TASK DETAILS: The finished copy should hold every entry exactly as given, and no pictures.

Dataset entries:

——

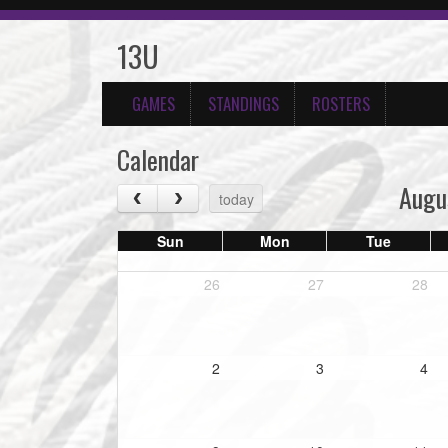
13U
GAMES
STANDINGS
ROSTERS
Calendar
Augu
today
Sun
Mon
Tue
26
27
28
2
3
4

——

ANSWER SPACE:
13U
GAMES
STANDINGS
ROSTERS
Calendar
Augu
today
Sun
Mon
Tue
26
27
28
2
3
4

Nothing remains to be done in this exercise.